Toulouse FC: le directeur général explique les secrets de l'engouement historique autour du club

RMC Sport: À quoi attribuez-vous cet engouement populaire autour de votre équipe ?
Olivier Jaubert: Il y a énormément de facteurs. D’une certaine façon, les supporters de Toulouse ont eu plusieurs raisons avec des résultats difficiles, qui se sont terminés par une descente en Ligue 2, avec le Covid, et les huis clos derrière. Et l’année dernière, on repart en Ligue 2 avec une ambition qu’on affirme: on va monter. On va monter mais on va se faire plaisir et on va vous faire plaisir. Et au fur à mesure, les gens sont venus. 3.500 personnes contre Ajaccio (le premier match de la saison, ndlr), guichets fermés contre le Paris FC en avril, 12.000 de moyenne. Quatre ou cinq matchs à plus de 20.000 personnes. Donc tout d’un coup, le public est venu. Et c’était un nouveau public. Il y avait plein de gens qui avaient oublié le chemin du Stadium. Ils l’ont retrouvé. Ça se termine en apothéose. De très belles fêtes. En fait, au-delà du résultat sportif, c’est aussi l’esprit qu’il règne dans cette équipe et qui est véhiculé. Des joueurs disponibles. Vous savez quand Mikkel Desler sort du vestiaire après un match, qu’il traverse le parvis du Stadium à vélo et qu’il s’arrête auprès des gens, ils se disent: "Mais ce sont des joueurs normaux, ces joueurs de foot." En fait, on a une équipe qui était proche de son public, qui a délivré un beau spectacle.

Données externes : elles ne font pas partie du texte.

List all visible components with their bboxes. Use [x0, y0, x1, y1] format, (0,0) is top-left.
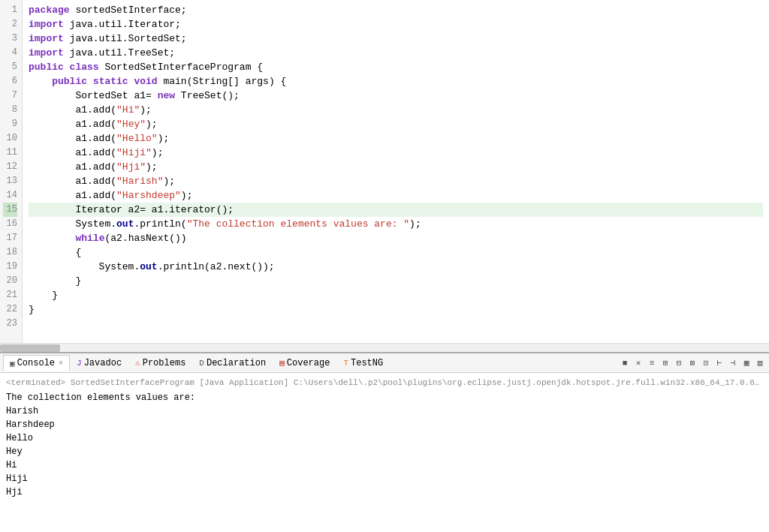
code-segment: import	[29, 17, 70, 32]
code-line-16: System.out.println("The collection eleme…	[29, 217, 763, 231]
code-line-14: a1.add("Harshdeep");	[29, 188, 763, 203]
line-number-13: 13	[3, 174, 17, 188]
tab-coverage[interactable]: ▤Coverage	[273, 355, 336, 371]
code-segment: public	[29, 74, 93, 89]
output-line-6: Hiji	[6, 472, 763, 485]
code-segment: a1.add(	[29, 160, 116, 174]
problems-tab-icon: ⚠	[135, 358, 140, 368]
code-segment: }	[29, 302, 35, 317]
line-number-12: 12	[3, 160, 17, 174]
console-tab-icon: ▣	[10, 359, 15, 368]
declaration-tab-label: Declaration	[207, 358, 266, 368]
scrollbar-thumb[interactable]	[0, 344, 60, 352]
toolbar-icon-2[interactable]: ≡	[646, 357, 658, 369]
output-line-1: Harish	[6, 404, 763, 418]
toolbar-icon-5[interactable]: ⊠	[686, 357, 698, 369]
code-segment: static	[93, 74, 134, 89]
code-segment: );	[409, 217, 421, 231]
code-segment: a1.add(	[29, 131, 116, 146]
toolbar-icon-0[interactable]: ■	[619, 357, 631, 369]
code-segment: );	[152, 146, 164, 160]
code-segment: "Hji"	[116, 160, 146, 174]
code-segment: out	[140, 260, 157, 274]
toolbar-icon-3[interactable]: ⊞	[659, 357, 671, 369]
code-segment: .println(a2.next());	[158, 260, 275, 274]
line-numbers: 1234567891011121314151617181920212223	[0, 0, 23, 343]
line-number-15: 15	[3, 203, 17, 217]
coverage-tab-label: Coverage	[287, 358, 330, 368]
code-segment: "Hiji"	[116, 146, 152, 160]
tab-problems[interactable]: ⚠Problems	[128, 355, 192, 371]
toolbar-icon-9[interactable]: ▦	[740, 357, 752, 369]
code-segment: SortedSetInterfaceProgram {	[104, 60, 263, 74]
code-content[interactable]: package sortedSetInterface;import java.u…	[23, 0, 769, 343]
code-line-2: import java.util.Iterator;	[29, 17, 763, 32]
code-segment: );	[146, 117, 158, 131]
code-segment: Iterator a2= a1.iterator();	[29, 203, 234, 217]
toolbar-icon-4[interactable]: ⊟	[673, 357, 685, 369]
code-segment: );	[163, 174, 175, 188]
tabs-bar: ▣Console×JJavadoc⚠ProblemsDDeclaration▤C…	[0, 353, 769, 373]
code-segment: import	[29, 32, 70, 46]
output-line-7: Hji	[6, 485, 763, 499]
output-line-3: Hello	[6, 431, 763, 445]
console-tab-close[interactable]: ×	[59, 359, 63, 368]
code-line-8: a1.add("Hi");	[29, 103, 763, 117]
code-segment: );	[181, 188, 193, 203]
line-number-1: 1	[3, 3, 17, 17]
line-number-9: 9	[3, 117, 17, 131]
code-segment: void	[134, 74, 163, 89]
code-segment: a1.add(	[29, 174, 116, 188]
line-number-19: 19	[3, 260, 17, 274]
problems-tab-label: Problems	[143, 358, 186, 368]
toolbar-icon-7[interactable]: ⊢	[713, 357, 725, 369]
code-segment: }	[29, 274, 81, 288]
line-number-3: 3	[3, 32, 17, 46]
code-segment: a1.add(	[29, 117, 116, 131]
javadoc-tab-icon: J	[77, 359, 82, 368]
toolbar-icon-6[interactable]: ⊡	[700, 357, 712, 369]
console-output[interactable]: <terminated> SortedSetInterfaceProgram […	[0, 373, 769, 532]
line-number-14: 14	[3, 188, 17, 203]
code-segment: sortedSetInterface;	[75, 3, 186, 17]
code-segment: class	[70, 60, 105, 74]
code-line-9: a1.add("Hey");	[29, 117, 763, 131]
line-number-18: 18	[3, 245, 17, 260]
tab-declaration[interactable]: DDeclaration	[192, 355, 273, 371]
tab-console[interactable]: ▣Console×	[3, 355, 70, 371]
code-line-19: System.out.println(a2.next());	[29, 260, 763, 274]
code-segment: {	[29, 245, 81, 260]
tab-javadoc[interactable]: JJavadoc	[70, 355, 128, 371]
code-line-21: }	[29, 288, 763, 302]
code-segment: "Hey"	[116, 117, 146, 131]
code-segment: "Hello"	[116, 131, 158, 146]
declaration-tab-icon: D	[199, 359, 204, 368]
testng-tab-label: TestNG	[351, 358, 383, 368]
code-line-6: public static void main(String[] args) {	[29, 74, 763, 89]
tab-testng[interactable]: TTestNG	[336, 355, 390, 371]
code-line-15: Iterator a2= a1.iterator();	[29, 203, 763, 217]
line-number-7: 7	[3, 89, 17, 103]
line-number-11: 11	[3, 146, 17, 160]
output-line-0: The collection elements values are:	[6, 391, 763, 404]
code-line-7: SortedSet a1= new TreeSet();	[29, 89, 763, 103]
line-number-4: 4	[3, 46, 17, 60]
code-line-23	[29, 317, 763, 331]
code-line-5: public class SortedSetInterfaceProgram {	[29, 60, 763, 74]
toolbar-icon-1[interactable]: ✕	[632, 357, 644, 369]
code-segment: "Hi"	[116, 103, 140, 117]
toolbar-icon-8[interactable]: ⊣	[727, 357, 739, 369]
code-segment: a1.add(	[29, 188, 116, 203]
code-line-12: a1.add("Hji");	[29, 160, 763, 174]
toolbar-icon-10[interactable]: ▧	[754, 357, 766, 369]
horizontal-scrollbar[interactable]	[0, 343, 769, 352]
code-segment: );	[140, 103, 152, 117]
code-segment: SortedSet a1=	[29, 89, 158, 103]
code-line-11: a1.add("Hiji");	[29, 146, 763, 160]
editor-area: 1234567891011121314151617181920212223 pa…	[0, 0, 769, 352]
terminated-line: <terminated> SortedSetInterfaceProgram […	[6, 376, 763, 389]
line-number-23: 23	[3, 317, 17, 331]
code-segment: import	[29, 46, 70, 60]
line-number-8: 8	[3, 103, 17, 117]
code-line-3: import java.util.SortedSet;	[29, 32, 763, 46]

En quoi a résidé le travail du club ?
On a fait une bonne campagne de communication et on a une stratégie de prix qui était très abordable. On peut aller au Stadium pour huit euros par match. Le football est un sport populaire, il ne faut jamais l’oublier. Il faut que tout le monde puisse venir. Mais on en a pour tous les goûts. On a des gens qui veulent payer relativement cher. Pour eux on a créé les 'places du Capitole', qui sont les 108 meilleures places du stade, hors hospitalités. Elles sont plein centre, sur la ligne médiane. C’est une catégorie à part, où on a monté le prix. Et on s’est aperçu que 75% de gens abonnés ici avaient renouvelé malgré l’augmentation du prix. Et quand je dis augmentation, c’est un triplé, ce n’est pas une petite augmentation. Et à l’inverse, tous les virages se sont remplis également. Tous ces éléments mis bout à bout ont fait que la campagne a décollé et est allée bien au-delà de nos espérances.
C’est à dire ?
Concernant les abonnés, on avait fait un budget qui était presque de moitié moins. Donc oui, évidemment, on a dépassé nos ambitions initiales.
Vous avez parlé de nouveau public. Qui le compose ?
On fait beaucoup d’analyse. Tout le monde parle de la data dans le sportif au TFC, en fait la data elle est partout. On est passé de 5% de femmes abonnés à 18%. Notre public est aussi aujourd’hui beaucoup plus jeune. Un tiers vient de Toulouse, mais les deux tiers viennent de Haute-Garonne ou de la région. Nous avons 65% de nouveaux abonnés, dont plus des trois quarts n’avaient jamais été au Stadium. Ça veut dire que c’est vraiment des gens qui sont venus l’année dernière et qui ont choisi de s’abonner. On a forcément des gens qui ne venaient plus et qui reviennent. Tant mieux ! On sait que 25% de nos abonnés ont été par le passé abonnés au Stadium.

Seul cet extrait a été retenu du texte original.